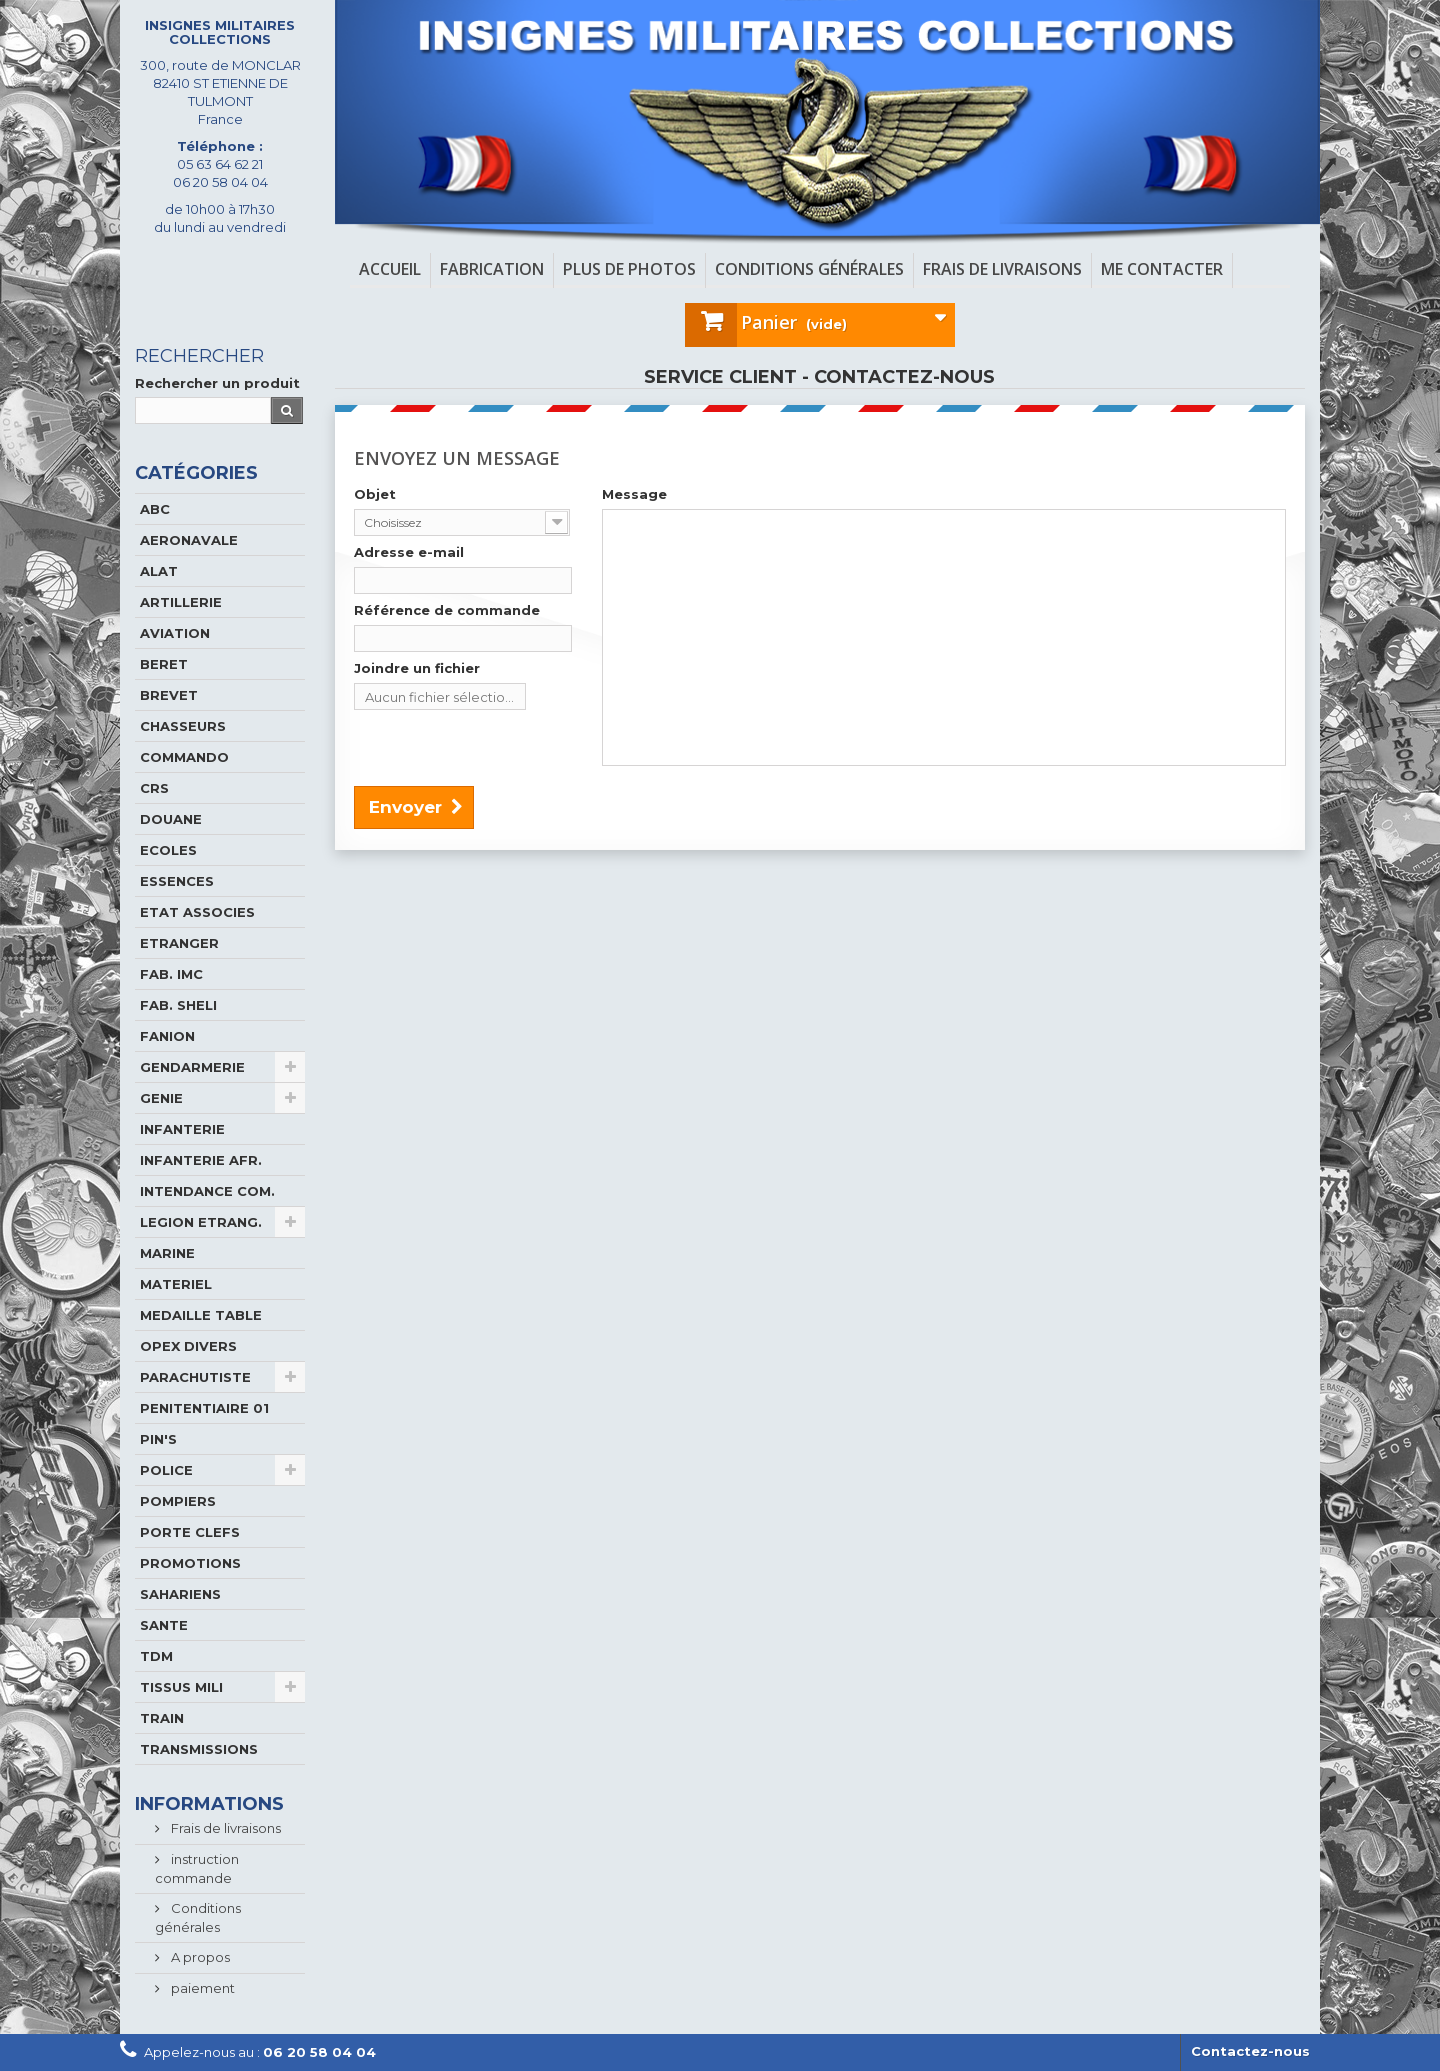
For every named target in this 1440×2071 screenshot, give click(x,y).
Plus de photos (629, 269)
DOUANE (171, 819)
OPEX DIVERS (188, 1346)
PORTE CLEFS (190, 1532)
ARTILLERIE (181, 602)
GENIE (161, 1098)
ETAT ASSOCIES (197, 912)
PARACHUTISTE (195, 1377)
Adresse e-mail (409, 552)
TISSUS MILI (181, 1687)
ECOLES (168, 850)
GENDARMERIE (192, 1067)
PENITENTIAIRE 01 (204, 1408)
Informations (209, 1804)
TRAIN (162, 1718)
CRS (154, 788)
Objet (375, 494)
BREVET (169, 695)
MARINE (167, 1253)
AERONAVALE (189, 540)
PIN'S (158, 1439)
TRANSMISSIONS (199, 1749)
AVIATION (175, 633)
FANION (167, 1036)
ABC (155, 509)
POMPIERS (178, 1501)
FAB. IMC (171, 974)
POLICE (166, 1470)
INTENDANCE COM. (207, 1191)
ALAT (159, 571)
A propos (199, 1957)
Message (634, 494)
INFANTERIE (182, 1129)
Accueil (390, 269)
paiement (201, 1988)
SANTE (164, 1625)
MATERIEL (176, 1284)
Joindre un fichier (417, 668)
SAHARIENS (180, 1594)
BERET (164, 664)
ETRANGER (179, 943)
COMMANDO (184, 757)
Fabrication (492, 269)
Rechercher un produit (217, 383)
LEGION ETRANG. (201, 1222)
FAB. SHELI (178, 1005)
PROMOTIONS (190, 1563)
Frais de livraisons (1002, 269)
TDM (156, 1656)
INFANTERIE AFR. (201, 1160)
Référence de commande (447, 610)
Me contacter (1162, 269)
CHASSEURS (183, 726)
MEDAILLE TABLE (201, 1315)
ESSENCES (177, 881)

━━━━━━━━━━

Look above for the line with "GENDARMERIE (192, 1067)" and the line with "Accueil (390, 269)", and reproduce exactly those two lines plus every line between, nothing more.

◆ WRITTEN ANSWER:
GENDARMERIE (192, 1067)
PENITENTIAIRE 01 (204, 1408)
Informations (209, 1804)
TRAIN (162, 1718)
CRS (154, 788)
Objet (375, 494)
BREVET (169, 695)
MARINE (167, 1253)
AERONAVALE (189, 540)
PIN'S (158, 1439)
TRANSMISSIONS (199, 1749)
AVIATION (175, 633)
FANION (167, 1036)
ABC (155, 509)
POMPIERS (178, 1501)
FAB. IMC (171, 974)
POLICE (166, 1470)
INTENDANCE COM. (207, 1191)
ALAT (159, 571)
A propos (199, 1957)
Message (634, 494)
INFANTERIE (182, 1129)
Accueil (390, 269)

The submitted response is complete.